Segment Open

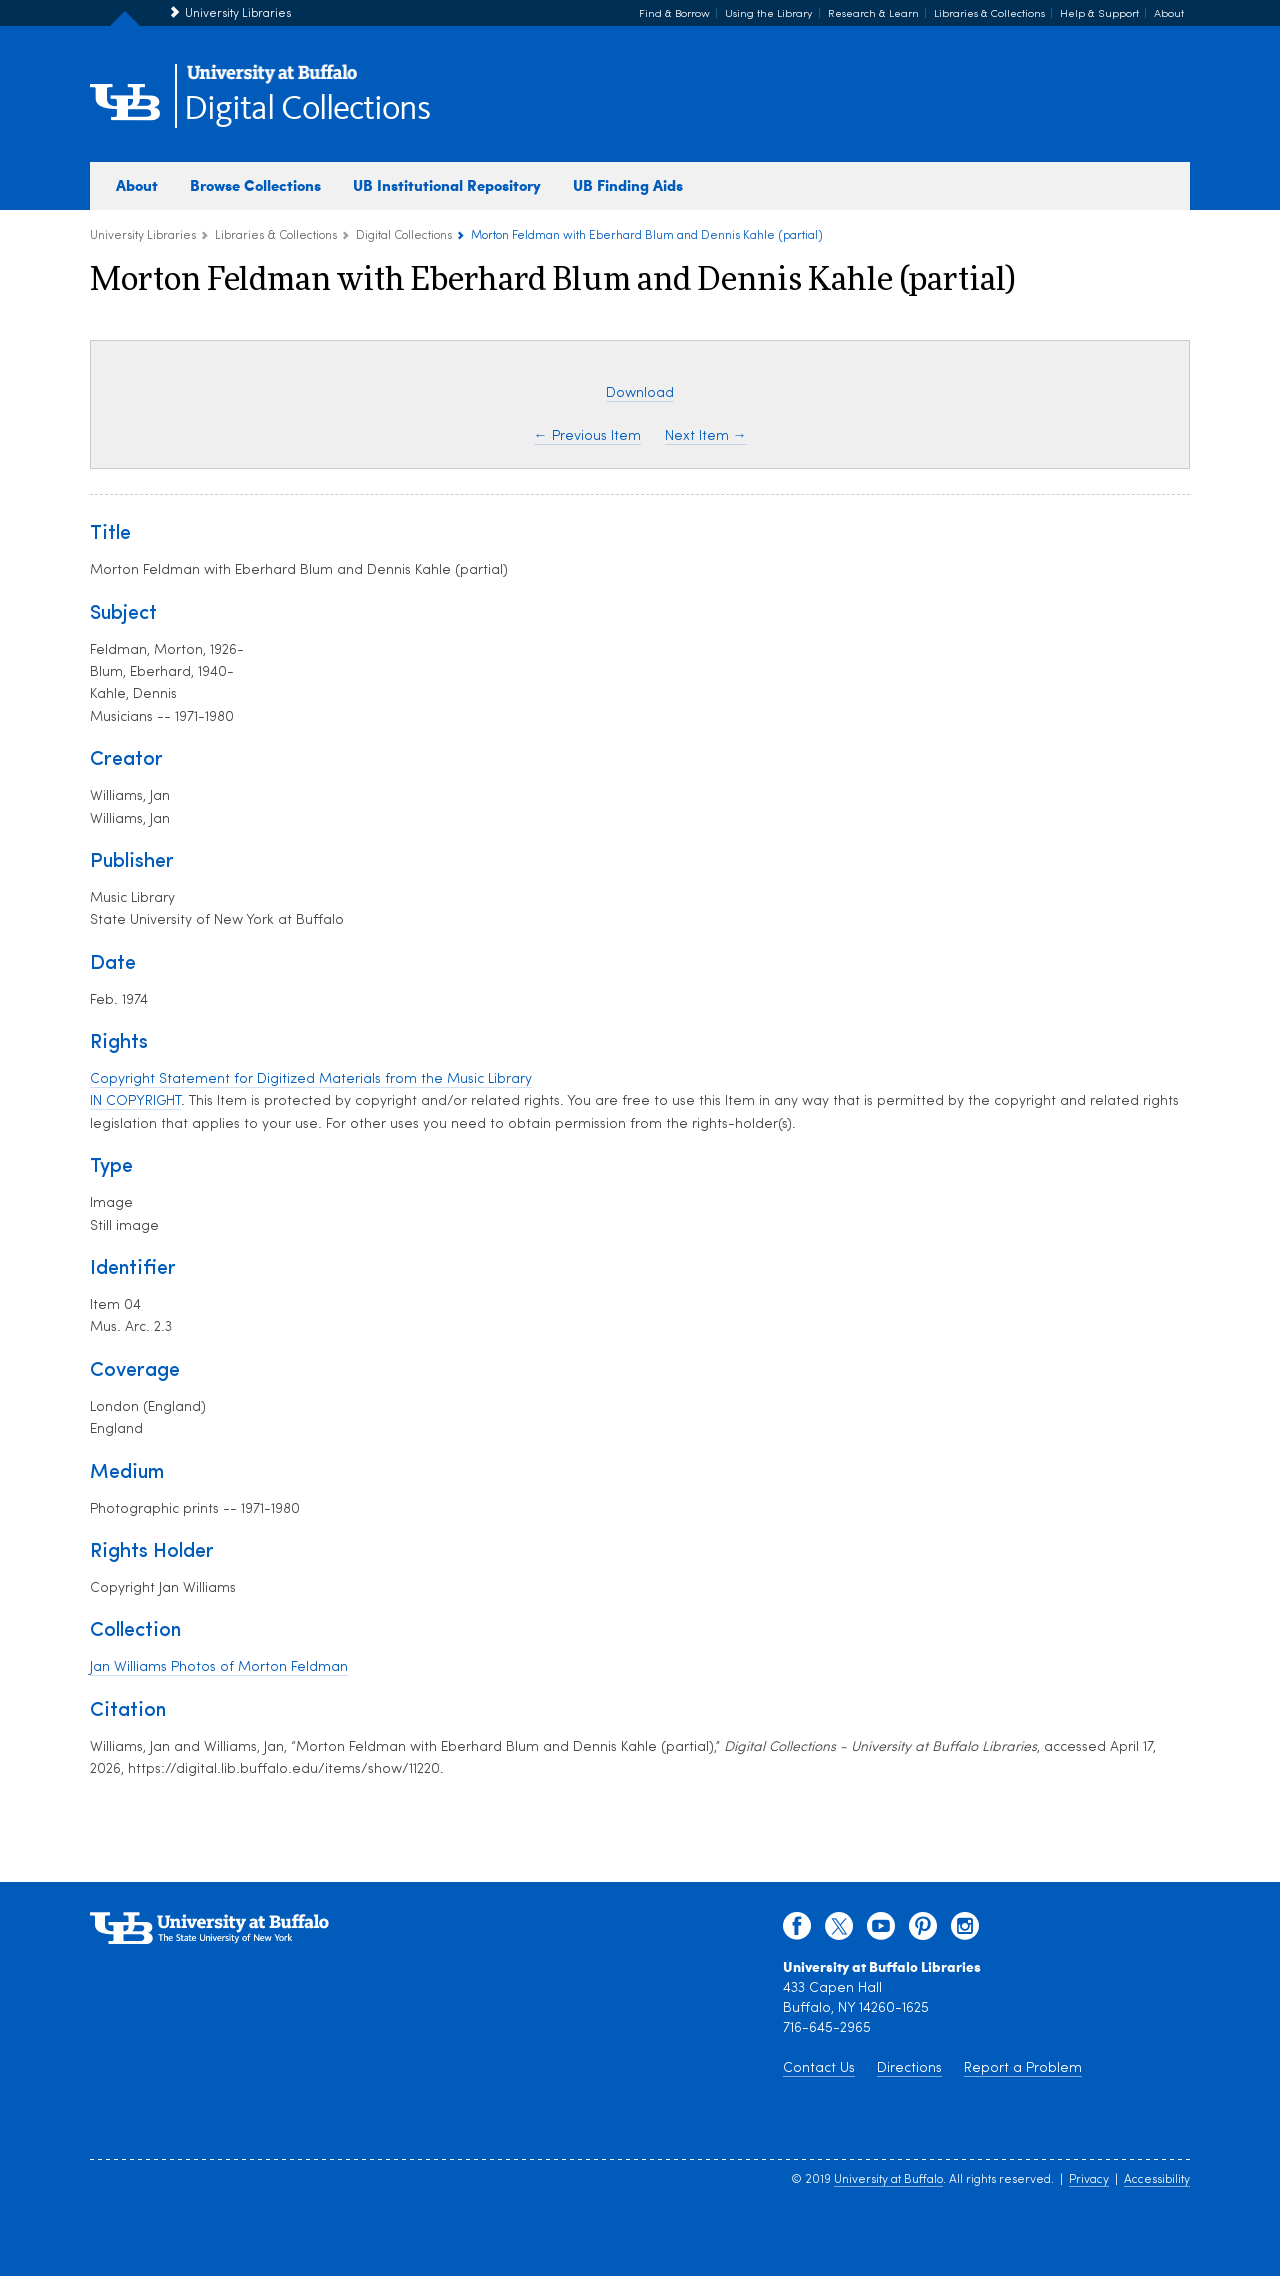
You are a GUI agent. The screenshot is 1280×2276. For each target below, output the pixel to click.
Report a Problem (1023, 2068)
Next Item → (706, 436)
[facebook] (797, 1931)
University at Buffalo (888, 2180)
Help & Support (1099, 14)
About (1169, 14)
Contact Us (819, 2068)
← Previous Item (587, 436)
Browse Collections (255, 185)
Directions (909, 2068)
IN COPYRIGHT (135, 1101)
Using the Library (769, 14)
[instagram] (965, 1931)
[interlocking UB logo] (272, 80)
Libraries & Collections (989, 14)
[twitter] (839, 1931)
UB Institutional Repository (447, 185)
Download (640, 393)
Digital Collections (307, 109)
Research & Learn (873, 14)
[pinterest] (923, 1931)
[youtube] (881, 1931)
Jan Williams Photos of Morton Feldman (219, 1667)
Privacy (1089, 2180)
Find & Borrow (674, 14)
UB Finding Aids (628, 185)
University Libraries (238, 14)
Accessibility (1157, 2180)
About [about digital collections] (137, 185)
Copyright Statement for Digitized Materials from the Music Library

Segment Closed

Scan the material for the string "About". Copy each line where it appears.

### Answer space
About (1169, 14)
About [about digital collections] (137, 185)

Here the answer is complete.